Results were similar for hypoglycemic reference values compared with GW2B values obtained during the IV insulin test and those obtained at other times (Table 1). Among 45 subjects undergoing the IV insulin test, the reference glucose nadir was ≤60 mg/dL in 34 subjects wearing 48 GW2Bs during the test. Of these, the GW2B nadir was also ≤60 mg/dL for 12 (25%) cases, 61–80 mg/dL for 27 (56%), 81–100 mg/dL for 8 (17%), and >100 mg/dL for 1 (2%). Among the 11 subjects wearing 16 GW2Bs in whom the reference glucose nadir was >60 mg/dL, the GW2B nadir was ≤60 mg/dL in 1 of the 16 (6%).
For a hypoglycemia alarm setting of 60 mg/dL, GW2B sensitivity for detection of an actual serum glucose level ≤60 mg/dL (based on the reference glucose value) would be 23%; 51% of alarms would be false.
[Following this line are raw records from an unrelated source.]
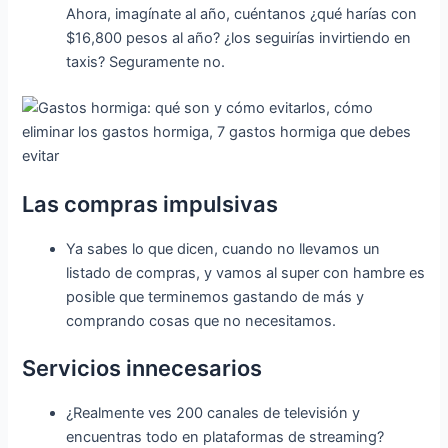
Ahora, imagínate al año, cuéntanos ¿qué harías con
$16,800 pesos al año? ¿los seguirías invirtiendo en
taxis? Seguramente no.
Las compras impulsivas
Ya sabes lo que dicen, cuando no llevamos un
listado de compras, y vamos al super con hambre es
posible que terminemos gastando de más y
comprando cosas que no necesitamos.
Servicios innecesarios
¿Realmente ves 200 canales de televisión y
encuentras todo en plataformas de streaming?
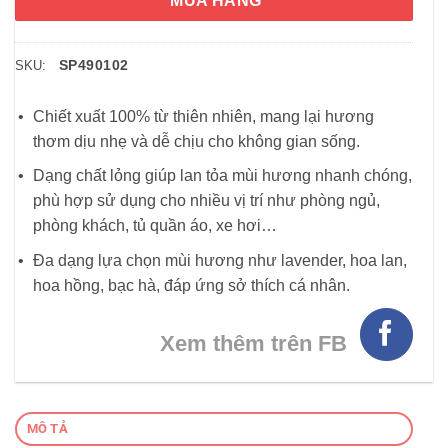
MUA HÀNG
SP490102
SKU:
Chiết xuất 100% từ thiên nhiên, mang lại hương
thơm dịu nhẹ và dễ chịu cho không gian sống.
Dạng chất lỏng giúp lan tỏa mùi hương nhanh chóng,
phù hợp sử dụng cho nhiều vị trí như phòng ngủ,
phòng khách, tủ quần áo, xe hơi…
Đa dạng lựa chọn mùi hương như lavender, hoa lan,
hoa hồng, bạc hà, đáp ứng sở thích cá nhân.
Xem thêm trên FB
MÔ TẢ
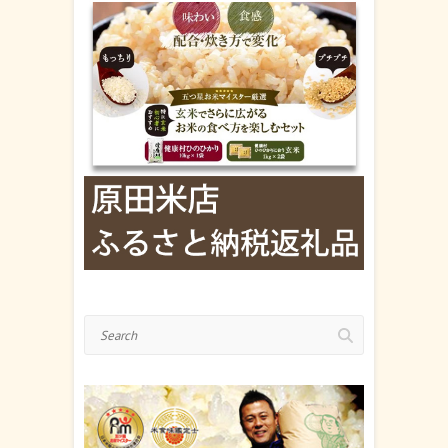
Search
The reference glucose was >80 mg/dL for 18% of these GW2B alarms ≤60 mg/dL. As can be seen in Table 2, greater sensitivity for detecting a true glucose value ≤60 mg/dL would be achieved by raising the alarm setting, but this is at the expense of progressively higher false alarm rates.
During overnight monitoring (11:00 PM to 6:00 AM), the GW2B reported 21 hypoglycemic episodes occurring in 16 subjects. A reference glucose value was obtained during 18 of the episodes. Hypoglycemia (reference value ≤60 mg/dL) was confirmed in 10 (56%) of the 18 episodes. In the 8 non-confirmed episodes, the lowest reference glucose value ranged between 75–108 mg/dL.
CGMS
The reference glucose was ≤60 mg/dL for 401 of the 6,778 CGMS-reference glucose paired values. For the 401 reference glucose values ≤60 mg/dL, the median absolute difference of the CGMS values was 19 mg/dL; 42% of sensor values were within 15 mg/dL of the reference value. There were 356 CGMS-reference glucose pairs from original CGMS sensors and 45 pairs from modified sensors. The median absolute difference was 20 mg/dL for the original sensors compared with 15 mg/dL for the original sensors (p=0.09).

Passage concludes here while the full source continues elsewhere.